# [Task item]
The lines to reproduce from the material below are those from the one containing "Who We Are (396, 117)" through the one containing "Privacy Policy (100, 796)", both included; write them out exactly and add nothing.

# [Provided information]
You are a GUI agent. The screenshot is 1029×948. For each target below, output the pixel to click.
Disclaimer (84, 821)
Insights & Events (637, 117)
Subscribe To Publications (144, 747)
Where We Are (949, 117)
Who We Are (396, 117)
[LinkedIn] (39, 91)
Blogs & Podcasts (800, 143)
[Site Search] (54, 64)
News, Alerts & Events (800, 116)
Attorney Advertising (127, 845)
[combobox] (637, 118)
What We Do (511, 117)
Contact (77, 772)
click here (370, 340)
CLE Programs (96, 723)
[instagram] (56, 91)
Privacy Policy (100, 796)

--

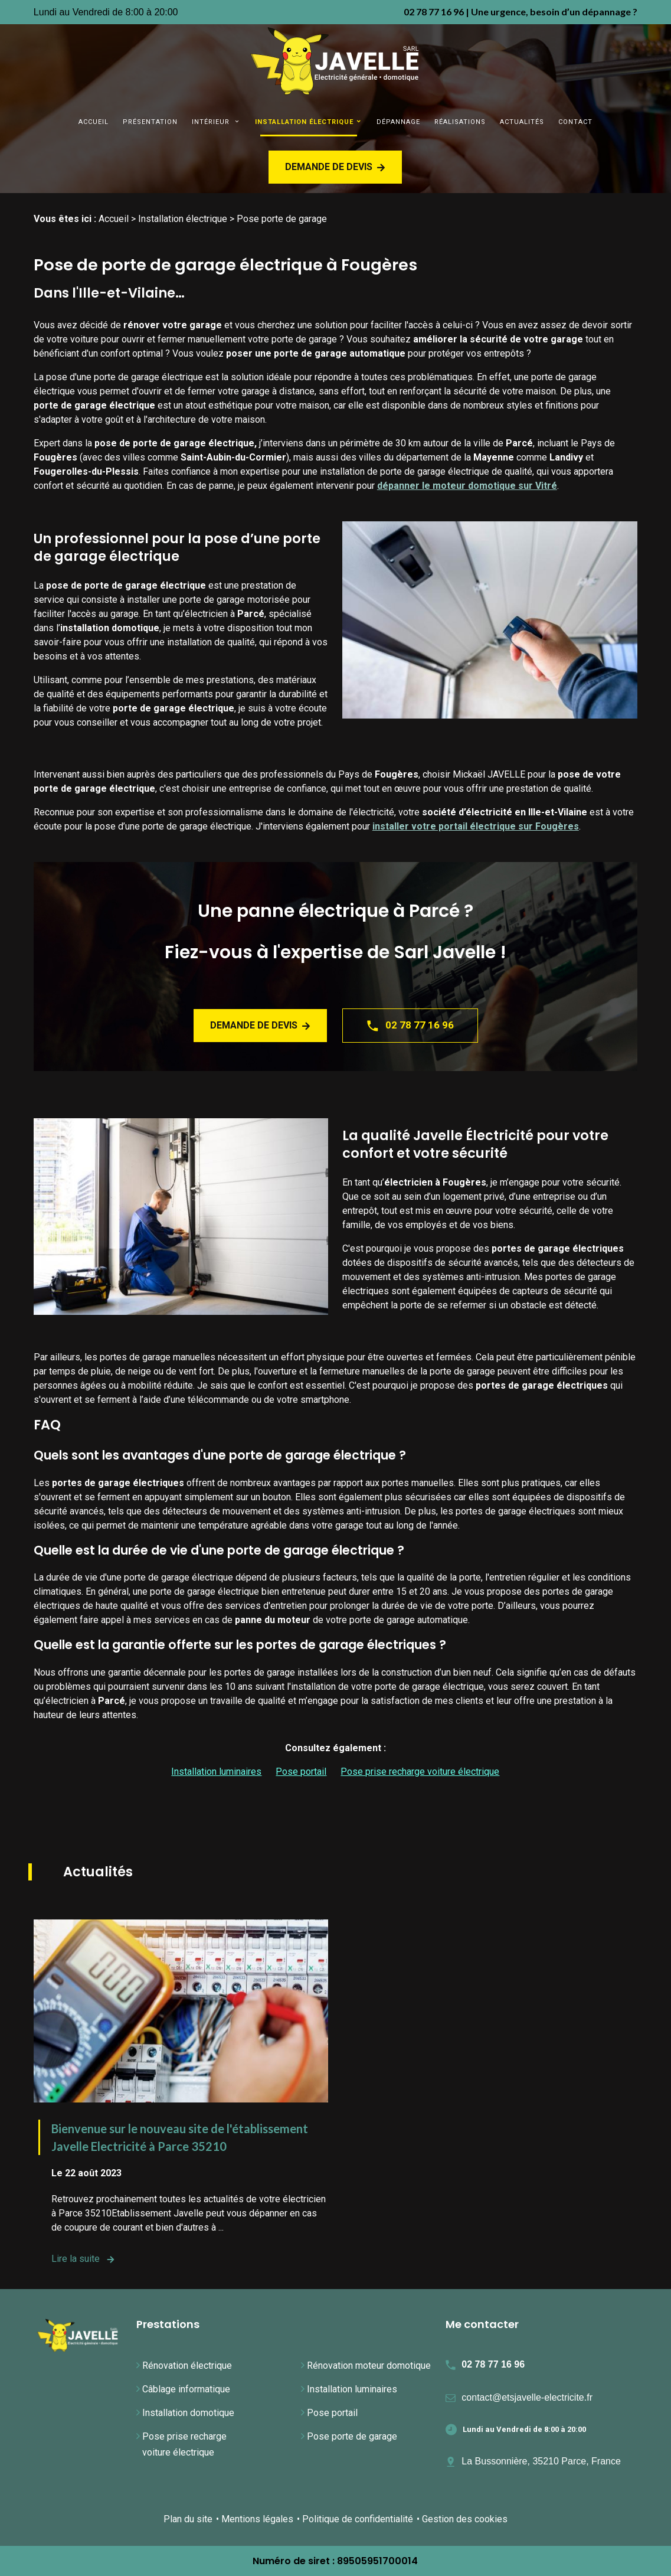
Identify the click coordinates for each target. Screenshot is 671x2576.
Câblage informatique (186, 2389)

# [Response]
Who We Are (396, 117)
[LinkedIn] (39, 91)
Blogs & Podcasts (800, 143)
[Site Search] (54, 64)
News, Alerts & Events (800, 116)
Attorney Advertising (127, 845)
[combobox] (637, 118)
What We Do (511, 117)
Contact (77, 772)
click here (370, 340)
CLE Programs (96, 723)
[instagram] (56, 91)
Privacy Policy (100, 796)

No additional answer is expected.